Enerji ve Tabii Kaynaklar Bakanı Taner Yıldız'ın açıklamalarına göre, Türkiye'de 55000 Mwat elektrik üretilirken, bunun yüzde 15'i kaçak ve kayıp elektrik kullanımı düşürüldüğünde, geriye kalan 19000 MWat ihraç ediliyor. Bu durumda Türkiye'nin elektrik ihtiyacı olmadığı anlaşılıyor. Elektrik ihtiyacı olmadığı halde doğası, zeytini, kıl keçisi ile meşhur olan Karaburun yarımadasında, 1800'leri bulacak RES'lerin yapımına başlandı.
RES yapımının verdiği ve vereceği zararlara ilişkin Karaburun Yarımadası Ortak Yaşam Platformu Sözcüsü Cevat Ilgaz ANF'ye değerlendirme yaptı.

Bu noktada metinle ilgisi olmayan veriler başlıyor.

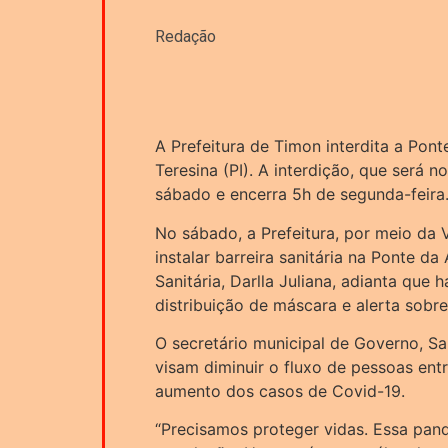
Redação
A Prefeitura de Timon interdita a Pont
Teresina (PI). A interdição, que será 
sábado e encerra 5h de segunda-feira
No sábado, a Prefeitura, por meio da V
instalar barreira sanitária na Ponte da
Sanitária, Darlla Juliana, adianta que 
distribuição de máscara e alerta sobr
O secretário municipal de Governo, S
visam diminuir o fluxo de pessoas entr
aumento dos casos de Covid-19.
“Precisamos proteger vidas. Essa pan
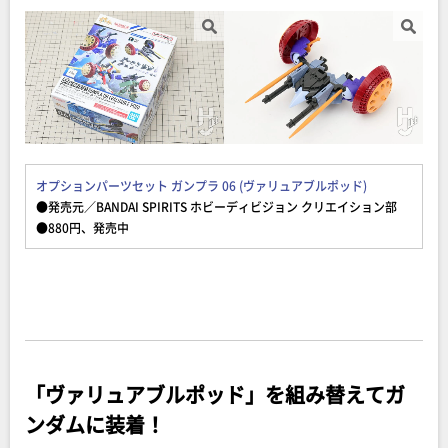
オプションパーツセット ガンプラ 06 (ヴァリュアブルポッド)
●発売元／BANDAI SPIRITS ホビーディビジョン クリエイション部
●880円、発売中
「ヴァリュアブルポッド」を組み替えてガ
ンダムに装着！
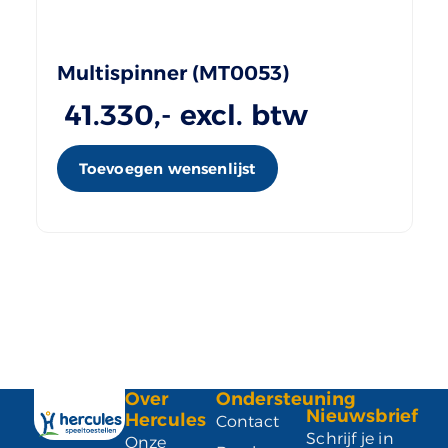
Multispinner (MT0053)
41.330
,- excl. btw
Toevoegen wensenlijst
Over
Ondersteuning
Nieuwsbrief
Hercules
Contact
Schrijf je in
Onze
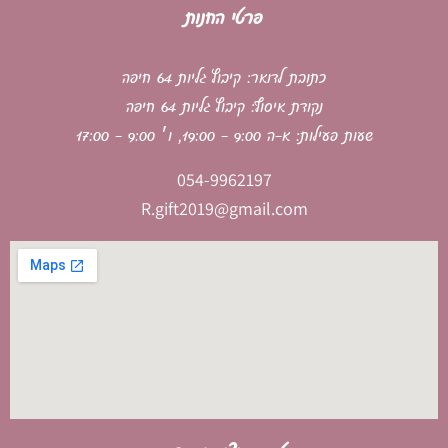
פרטי החנות
כתובת לדואר: קיבוץ גליות 64 חיפה
נקודת איסוף: קיבוץ גליות 64 חיפה
שעות פעילות: א-ה 9:00 - 19:00, ו׳ 9:00 - 17:00
054-9962197
R.gift2019@gmail.com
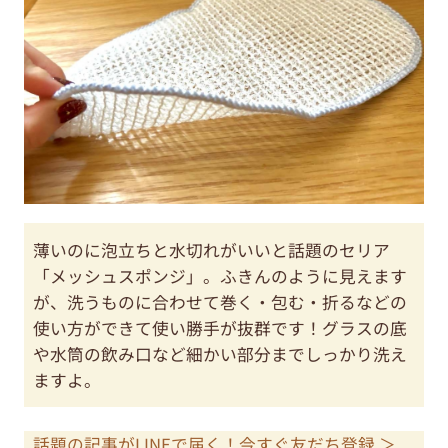
薄いのに泡立ちと水切れがいいと話題のセリア
「メッシュスポンジ」。ふきんのように見えます
が、洗うものに合わせて巻く・包む・折るなどの
使い方ができて使い勝手が抜群です！グラスの底
や水筒の飲み口など細かい部分までしっかり洗え
ますよ。
話題の記事がLINEで届く！今すぐ友だち登録 ＞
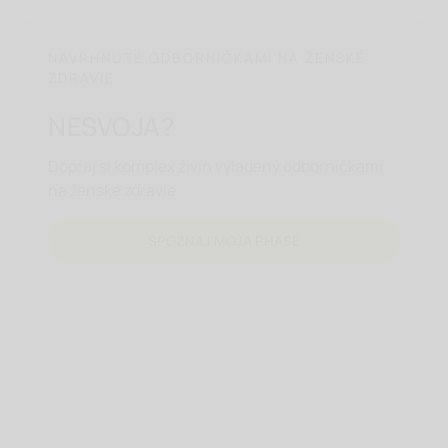
NAVRHNUTÉ ODBORNÍČKAMI NA ŽENSKÉ
ZDRAVIE
NESVOJA?
Dopraj si komplex živín vyladený odborníčkami
na ženské zdravie.
SPOZNAJ MOJA PHASE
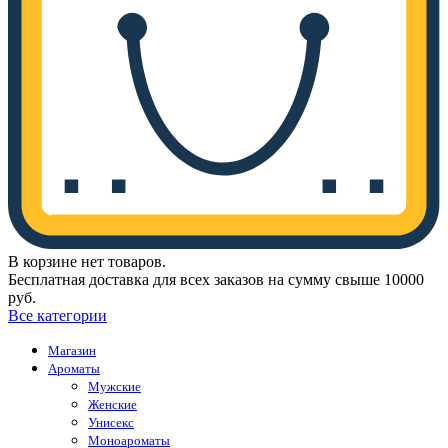
В корзине нет товаров.
Бесплатная доставка для всех заказов на сумму свыше 10000
руб.
Все категории
Магазин
Ароматы
Мужские
Женские
Унисекс
Моноароматы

'KARABURUN'DA YAŞAM ALANI KALMAYACAK'
Ilgaz, Karaburun ilçesinin 432 kilometrekarelik bir yüzölçümüne sahip olduğuna dikkat çekerek, ilçenin büyük bir bölümünün zeytincilik ve nesli tükenmek üzere olan kıl keçileriyle hayvancılık yaparak yaşamını idame ettirdiğini söyledi. Böylesi bir yarımadanın 264 kilometre karesinin RES ile donatılmak istendiğini ifade eden Ilgaz, alanın içerisine 1200 adet RES'lerin dikileceği ve bu RES'lerin her birinin pervane boyunun 86 m olduğunun altını çizdi.
'KÖYLÜLER ZORUNLU GÖÇE UĞRUYOR'
RES'lerin köy yerleşim alanlarının içine ve hatta köyde bulunan mezarlıkların içerisine dahi dikilmesinin planlandığını belirten Ilgaz, "Lodos Enerji Şirketi, Yayla köyümüzü tel örgülerle çevirip, tarlasına giden köylülere kimlik sorma gibi pervasızca bir şekilde baskı kurarak, köylülerin köyünü terk etmesini istemektedir. Yani zorunlu göçe zorlamaktadır. Bu bugün Yayla köyümüzün yasadığı gerçektir. Şimdi ise Haseki, Tepeboz, Kösedere, İnecik ve Eğlenhoca köylerimizin de yaşayacağı bir gerçek olacaktır" dedi.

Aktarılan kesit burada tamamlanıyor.